Siento pena ajena cuando Juan Manuel afirma que deben continuar las investigaciones por las “chuzadas” y seguimientos que ocurrieron mientras él era ministro de la Defensa, sólo para demostrar que Uribe nada tuvo que ver con esa orgía delincuencial. Y ese sentimiento se vuelve angustia, cuando Uribe defiende al ex director de la UIAF, Mario Aranguren, con el cuento inmoral de que lo que hizo al investigar sin orden judicial las cuentas de magistrados y opositores, se hizo al amparo de la ley.

Así sí se entiende por qué Santos propone que el Fiscal sea nombrado por el Presidente, obviamente para poder nombrar a uno que llegue, como ese sinvergüenza del procurador Ordóñez, a absolverlos a todos y a perseguir demócratas de la mano del “Héroe de Invercolsa”, Fernando Londoño, como a Piedad Córdoba, hoy en las garras perversas de este personajillo siniestro.

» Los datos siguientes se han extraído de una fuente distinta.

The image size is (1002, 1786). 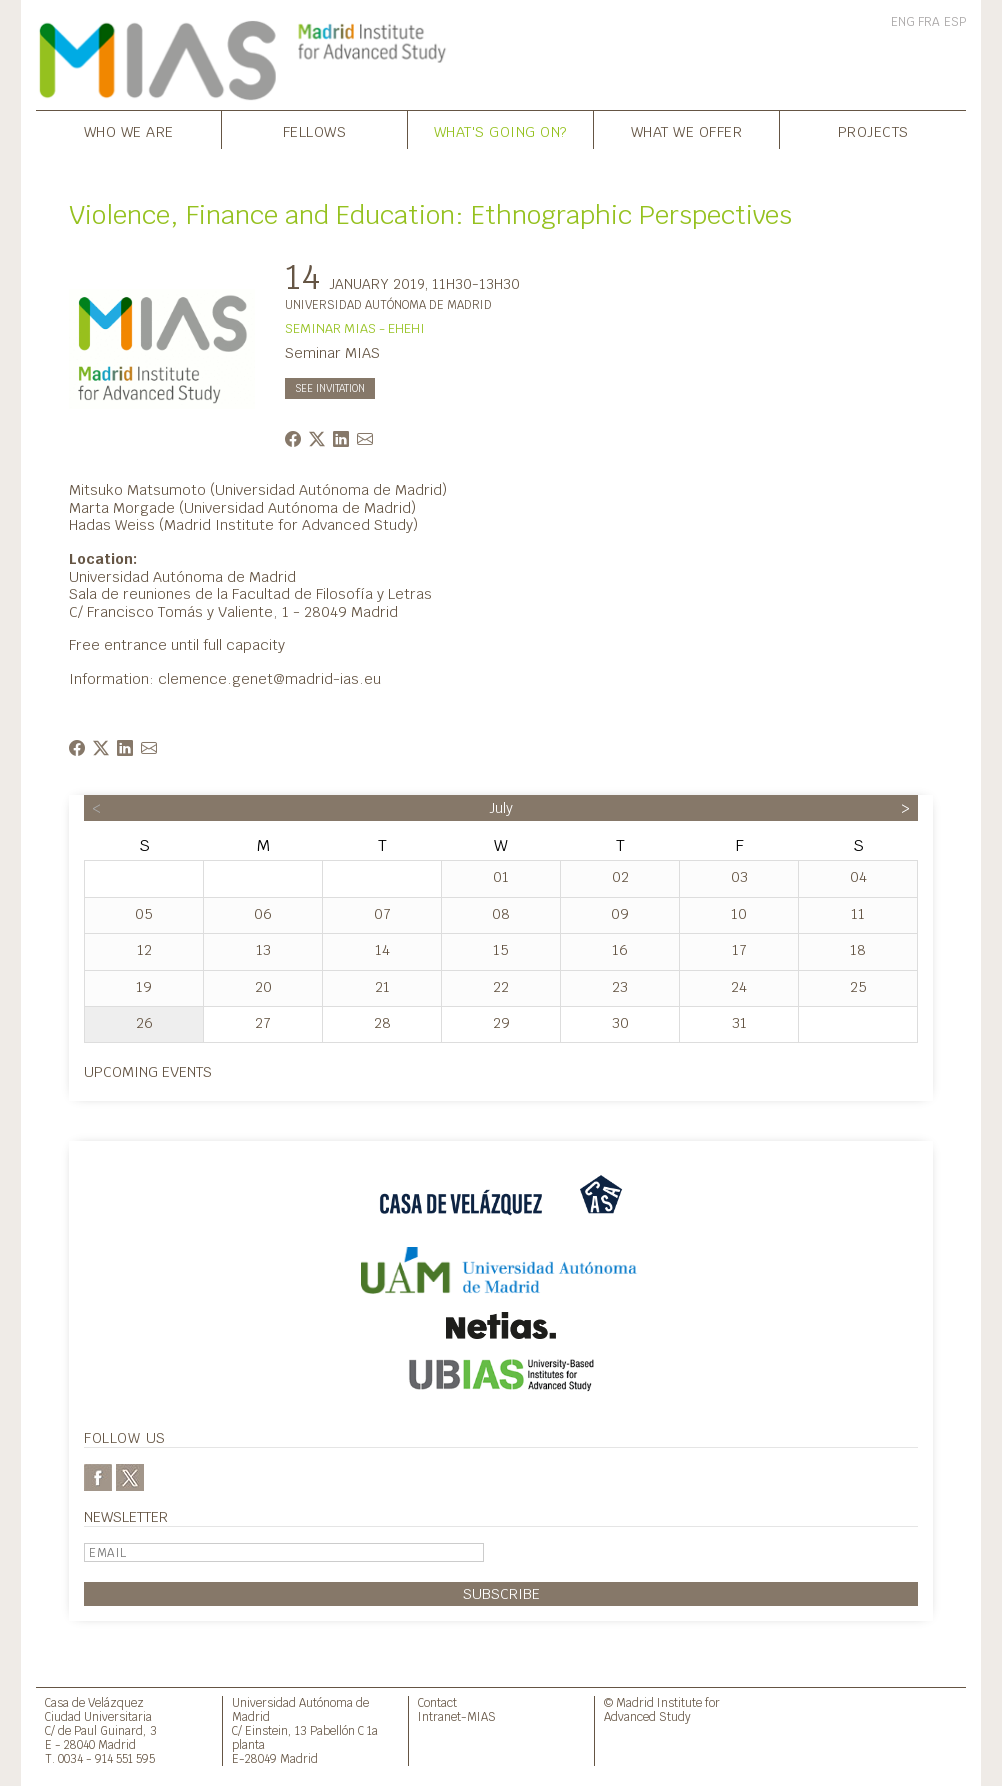 I want to click on Fellows, so click(x=315, y=131).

El país está hastiado de mentiras y coartadas. Como las de Juan Manuel, quien inicialmente negó los “falsos positivos”, pero ahora sostiene que los denunció y acabó; o la de que luchará contra la corrupción, probablemente nombrando Zar Anticorrupción al gerente de su campaña, Roberto Prieto, llamado a juicio por fraude a resolución judicial. Y el país también está fatigado del presidente cuyos hijos salen convertidos en multimillonarios empresarios de la “Casa de Nari”, cuando llegaron a ella apenas concluyendo su adolescencia; y, además, de que acuse al Washington Post, el periódico que tumbó a Nixon, de estar infiltrado de delincuentes, sólo porque publica lo que no le agrada.

Me resisto a creer que este domingo será otro día de elecciones para perpetuar en el poder los mismos vicios. Por eso y por mucho más, hay que derrotar la continuidad que representa Juan Manuel Santos, el niño consentido y terrible del establecimiento.

Por mi parte, votaré por Rafael Pardo, así le duela al columnista de decadente tono grecocaldense, que en estas páginas sostuvo la idiotez de que quienes anunciamos el voto somos unos pendejos. Y votaré rojo, porque esta sociedad tiene derecho a respirar de nuevo aires libres, pulcros y tolerantes.

Adenda. De modo que además de J.J. Rendón, la campaña de Santos tiene contratado sin visa de trabajo a Ravi Singh, el ‘gurú’ que manejó la estrategia de internet de Barack Obama. ¡Más picardías!